The consequence of the above tradeoffs is that this messaging system is specifically designed to be a temporary solution that can be rolled out quickly and with minimal changes.

💡 As soon as possible, we will look to either upgrade the system to become a full optimistic bridge that we build ourselves OR plug in Nomad’s optimistic bridge messaging layer (if/when they are able to recover) underneath.

Updated Timeline

Because the system utilizes existing, battle-tested infrastructure (AMBs) and there are absolutely 0 changes to the rest of Connext, the changes required will only be:

  1. A set of contracts to create and validate Merkle roots/proofs. Robust out-of-the-box versions of this are already available everywhere in the ecosystem.
  2. Connectors to each chain.
  3. A Gelato bot on each chain to periodically push roots through AMBs. A gelato bot on Ethereum L1 to mix & propagate roots.

We have already deployed on Goerli (Ethereum) and Optimism Goerli (Optimism), and we aim to have a working testnet back up within the next week. We have also completed the development of a connector for Sokol (Gnosischain testnet) with other testnet chains (Polygon, Arbitrum, and BNB chain) coming shortly after.

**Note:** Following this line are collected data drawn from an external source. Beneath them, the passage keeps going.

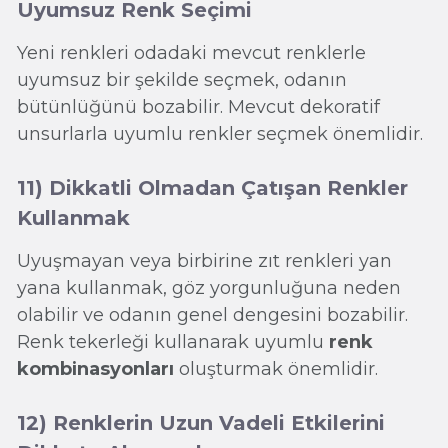
Uyumsuz Renk Seçimi
Yeni renkleri odadaki mevcut renklerle
uyumsuz bir şekilde seçmek, odanın
bütünlüğünü bozabilir. Mevcut dekoratif
unsurlarla uyumlu renkler seçmek önemlidir.
11) Dikkatli Olmadan Çatışan Renkler
Kullanmak
Uyuşmayan veya birbirine zıt renkleri yan
yana kullanmak, göz yorgunluğuna neden
olabilir ve odanın genel dengesini bozabilir.
Renk tekerleği kullanarak uyumlu
renk
kombinasyonları
oluşturmak önemlidir.
12) Renklerin Uzun Vadeli Etkilerini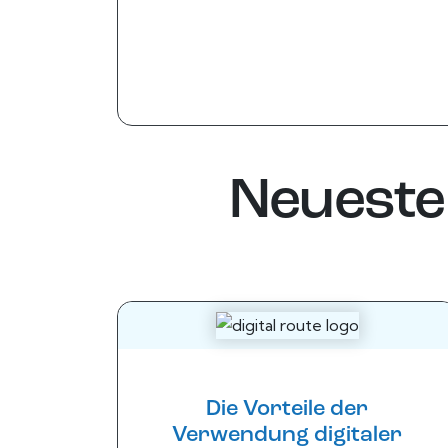
Neueste 
Die Vorteile der
Verwendung digitaler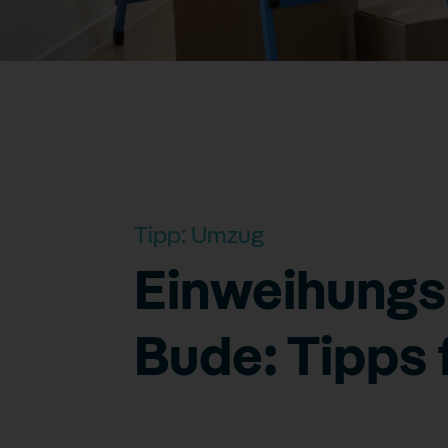
Tipp:
Umzug
Einweihungsp
Bude: Tipps f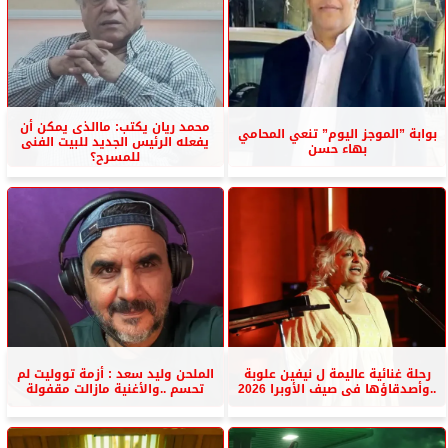
محمد ريان يكتب: ماالذى يمكن أن
بوابة ”الموجز اليوم” تنعي المحامي
يفعله الرئيس الجديد للبيت الفنى
بهاء حسن
للمسرح؟
رحلة غنائية عاليمة ل نيفين علوبة
الملحن وليد سعد : أزمة تووليت لم
..وأصدقاؤها فى صيف الأوبرا 2026
تحسم ..والأغنية مازالت مقفولة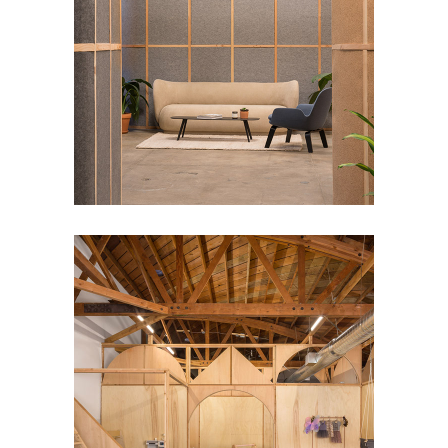
Big And Tiny Silver Lake
Cultural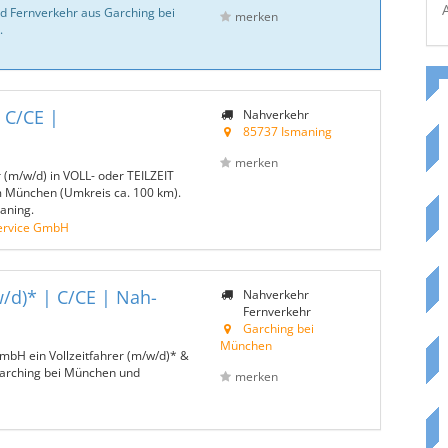
nd Fernverkehr aus Garching bei
merken
.
 C/CE |
Nahverkehr
85737 Ismaning
merken
 (m/w/d) in VOLL- oder TEILZEIT
m München (Umkreis ca. 100 km).
aning.
ervice GmbH
w/d)* | C/CE | Nah-
Nahverkehr
Fernverkehr
Garching bei
München
mbH ein Vollzeitfahrer (m/w/d)* &
Garching bei München und
merken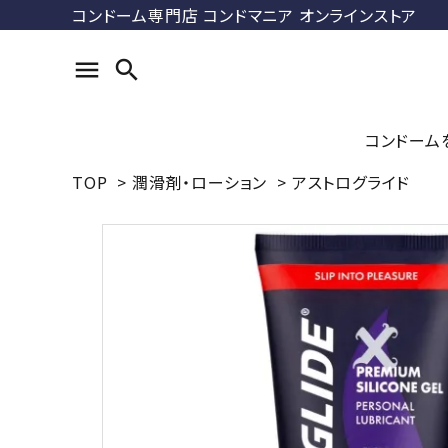
コンドーム専門店 コンドマニア オンラインストア
menu
search
コンドーム
TOP
>
潤滑剤・ローション
>
アストログライド
search
コンドマ
ル
ACCOUNT MENU
DUREX
ようこそ ゲスト 様
ス）
meeting_room
person
ログイン
新規会員登録
最近チェックした商品
ラージサ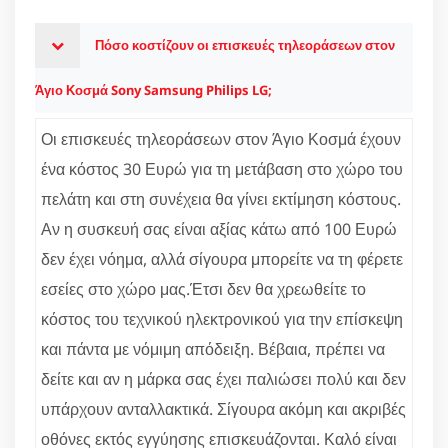
Πόσο κοστίζουν οι επισκευές τηλεοράσεων στον
Άγιο Κοσμά Sony Samsung Philips LG;
Οι επισκευές τηλεοράσεων στον Άγιο Κοσμά έχουν
ένα κόστος 30 Ευρώ για τη μετάβαση στο χώρο του
πελάτη και στη συνέχεια θα γίνει εκτίμηση κόστους.
Αν η συσκευή σας είναι αξίας κάτω από 100 Ευρώ
δεν έχει νόημα, αλλά σίγουρα μπορείτε να τη φέρετε
εσείες στο χώρο μας.Έτσι δεν θα χρεωθείτε το
κόστος του τεχνικού ηλεκτρονικού για την επίσκεψη
και πάντα με νόμιμη απόδειξη. Βέβαια, πρέπει να
δείτε και αν η μάρκα σας έχει παλιώσει πολύ και δεν
υπάρχουν ανταλλακτικά. Σίγουρα ακόμη και ακριβές
οθόνες εκτός εγγύησης επισκευάζονται. Καλό είναι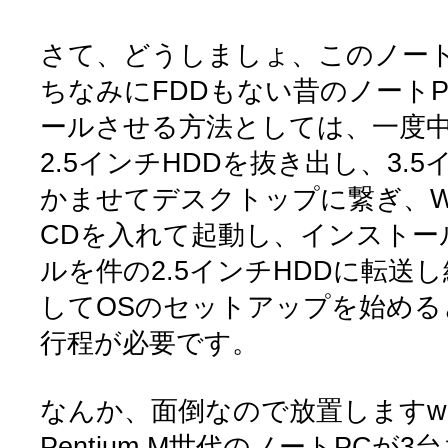
さて、どうしましょ、このノート
ちなみにFDDもない昔のノートP
ールさせる方法としては、一度
2.5インチHDDを抜き出し、3.
かませてデスクトップに繋ぎ、Wi
CDを入れて起動し、インストー
ルを件の2.5インチHDDに転送
してOSのセットアップを始める
行程が必要です。
なんか、面倒なので放置しますw
Pentium M世代のノートPCが3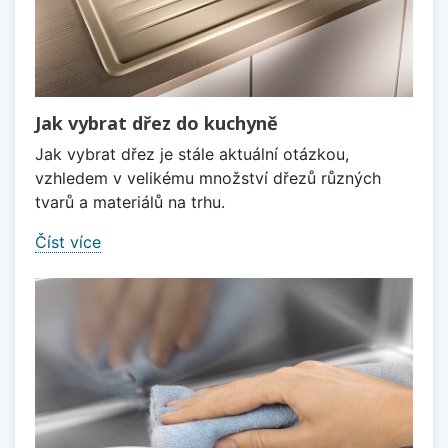
Jak vybrat dřez do kuchyně
Jak vybrat dřez je stále aktuální otázkou,
vzhledem v velikému množství dřezů různých
tvarů a materiálů na trhu.
Číst více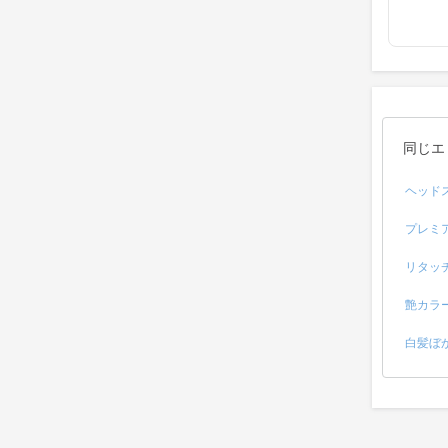
同じエ
ヘッド
プレミ
リタッ
艶カラ
白髪ぼ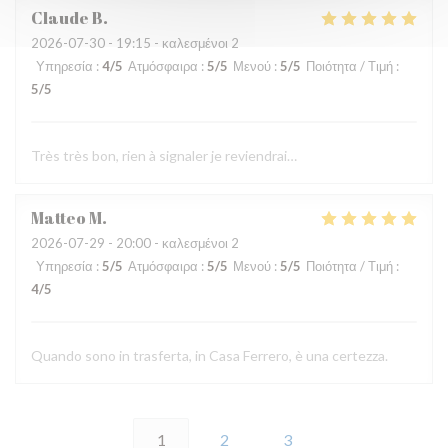
Claude
B
2026-07-30
- 19:15 - καλεσμένοι 2
Υπηρεσία
:
4
/5
Ατμόσφαιρα
:
5
/5
Μενού
:
5
/5
Ποιότητα / Τιμή
:
5
/5
Très très bon, rien à signaler je reviendrai…
Matteo
M
2026-07-29
- 20:00 - καλεσμένοι 2
Υπηρεσία
:
5
/5
Ατμόσφαιρα
:
5
/5
Μενού
:
5
/5
Ποιότητα / Τιμή
:
4
/5
Quando sono in trasferta, in Casa Ferrero, è una certezza.
1
2
3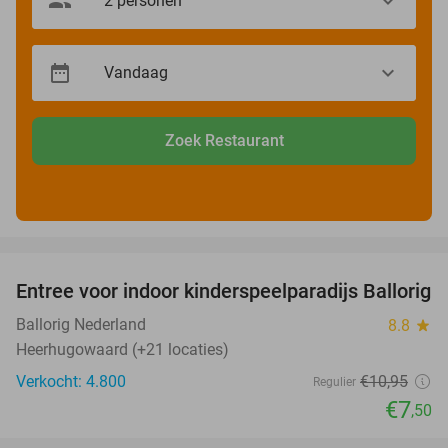
Zoek Restaurant
favorite_border
Entree voor indoor kinderspeelparadijs Ballorig
32%
Ballorig Nederland
8.8
star
Heerhugowaard (+21 locaties)
Verkocht: 4.800
€10
,95
Regulier
€7
,50
favorite_border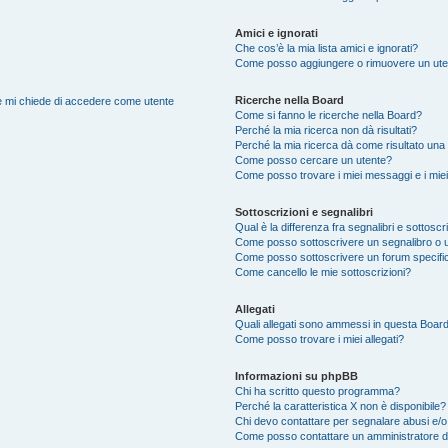
Amici e ignorati
Che cos’è la mia lista amici e ignorati?
Come posso aggiungere o rimuovere un utente
Ricerche nella Board
nte mi chiede di accedere come utente
Come si fanno le ricerche nella Board?
Perché la mia ricerca non dà risultati?
Perché la mia ricerca dà come risultato una
Come posso cercare un utente?
Come posso trovare i miei messaggi e i mie
Sottoscrizioni e segnalibri
Qual è la differenza fra segnalibri e sottoscr
Come posso sottoscrivere un segnalibro o 
Come posso sottoscrivere un forum specifi
Come cancello le mie sottoscrizioni?
Allegati
Quali allegati sono ammessi in questa Boar
Come posso trovare i miei allegati?
Informazioni su phpBB
Chi ha scritto questo programma?
Perché la caratteristica X non è disponibile?
Chi devo contattare per segnalare abusi e/o
Come posso contattare un amministratore 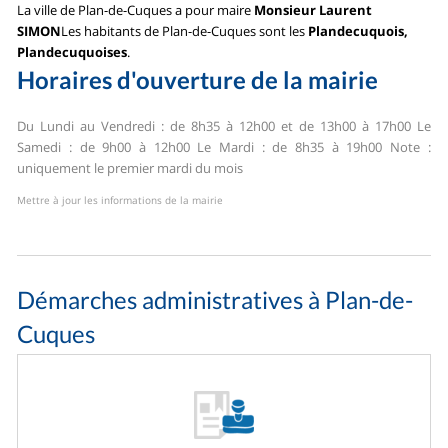
La ville de Plan-de-Cuques a pour maire
Monsieur Laurent
SIMON
Les habitants de Plan-de-Cuques sont les
Plandecuquois,
Plandecuquoises
.
Horaires d'ouverture de la mairie
Du Lundi au Vendredi : de 8h35 à 12h00 et de 13h00 à 17h00
Le
Samedi : de 9h00 à 12h00
Le Mardi : de 8h35 à 19h00
Note :
uniquement le premier mardi du mois
Mettre à jour les informations de la mairie
Démarches administratives à Plan-de-
Cuques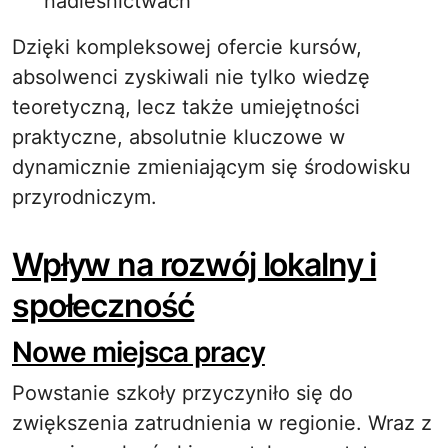
nadleśnictwach
Dzięki kompleksowej ofercie kursów,
absolwenci zyskiwali nie tylko wiedzę
teoretyczną, lecz także umiejętności
praktyczne, absolutnie kluczowe w
dynamicznie zmieniającym się środowisku
przyrodniczym.
Wpływ na rozwój lokalny i
społeczność
Nowe miejsca pracy
Powstanie szkoły przyczyniło się do
zwiększenia zatrudnienia w regionie. Wraz z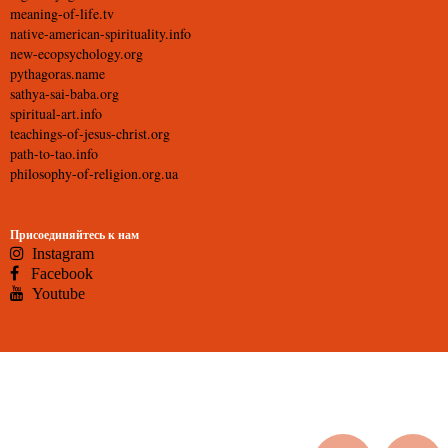
meaning-of-life.tv
native-american-spirituality.info
new-ecopsychology.org
pythagoras.name
sathya-sai-baba.org
spiritual-art.info
teachings-of-jesus-christ.org
path-to-tao.info
philosophy-of-religion.org.ua
Присоединяйтесь к нам
Instagram
Facebook
Youtube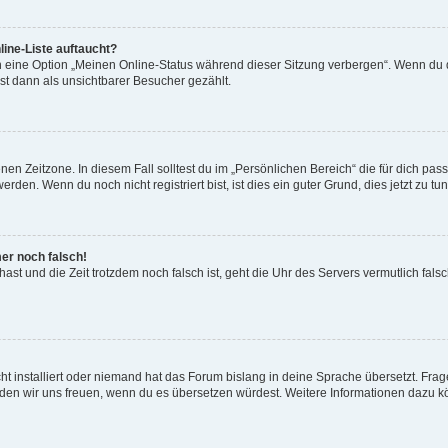
ine-Liste auftaucht?
n eine Option „Meinen Online-Status während dieser Sitzung verbergen“. Wenn du d
st dann als unsichtbarer Besucher gezählt.
en Zeitzone. In diesem Fall solltest du im „Persönlichen Bereich“ die für dich passe
den. Wenn du noch nicht registriert bist, ist dies ein guter Grund, dies jetzt zu tun
mer noch falsch!
t hast und die Zeit trotzdem noch falsch ist, geht die Uhr des Servers vermutlich fal
t installiert oder niemand hat das Forum bislang in deine Sprache übersetzt. Frag
, würden wir uns freuen, wenn du es übersetzen würdest. Weitere Informationen dazu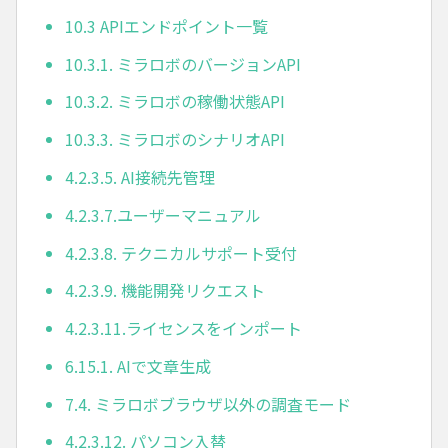
10.3 APIエンドポイント一覧
10.3.1. ミラロボのバージョンAPI
10.3.2. ミラロボの稼働状態API
10.3.3. ミラロボのシナリオAPI
4.2.3.5. AI接続先管理
4.2.3.7.ユーザーマニュアル
4.2.3.8. テクニカルサポート受付
4.2.3.9. 機能開発リクエスト
4.2.3.11.ライセンスをインポート
6.15.1. AIで文章生成
7.4. ミラロボブラウザ以外の調査モード
4.2.3.12. パソコン入替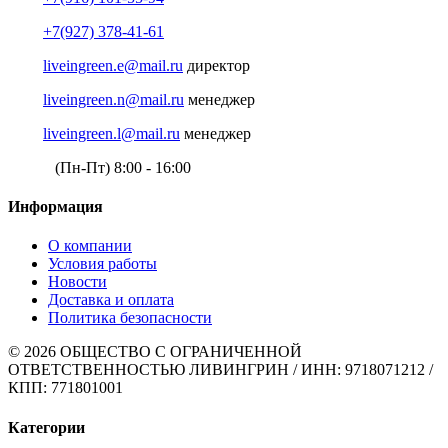
+7(927) 378-41-61
liveingreen.e@mail.ru
директор
liveingreen.n@mail.ru
менеджер
liveingreen.l@mail.ru
менеджер
(Пн-Пт) 8:00 - 16:00
Информация
О компании
Условия работы
Новости
Доставка и оплата
Политика безопасности
© 2026 ОБЩЕСТВО С ОГРАНИЧЕННОЙ
ОТВЕТСТВЕННОСТЬЮ ЛИВИНГРИН / ИНН: 9718071212 /
КПП: 771801001
Категории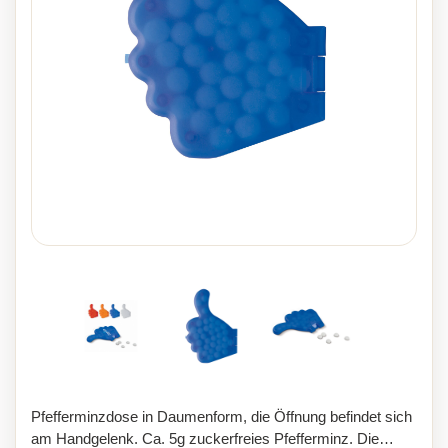
Pfefferminzdose in Daumenform, die Öffnung befindet sich
am Handgelenk. Ca. 5g zuckerfreies Pfefferminz. Die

We are in the process of scheduling two audits for the new system as soon as possible.

At Connext, our philosophy is to partner closely with users to improve our user experience, security, and testing and to overall provide the most value with each release. We encourage any feedback or questions as we continue building together.

About Connext

Connext is a network for fast, trustless communication between chains and rollups. It is the only interoperability system of its type that does this cheaply and quickly without introducing any new trust assumptions. Connext is aimed at developers who are looking to build bridges and other natively cross-chain applications.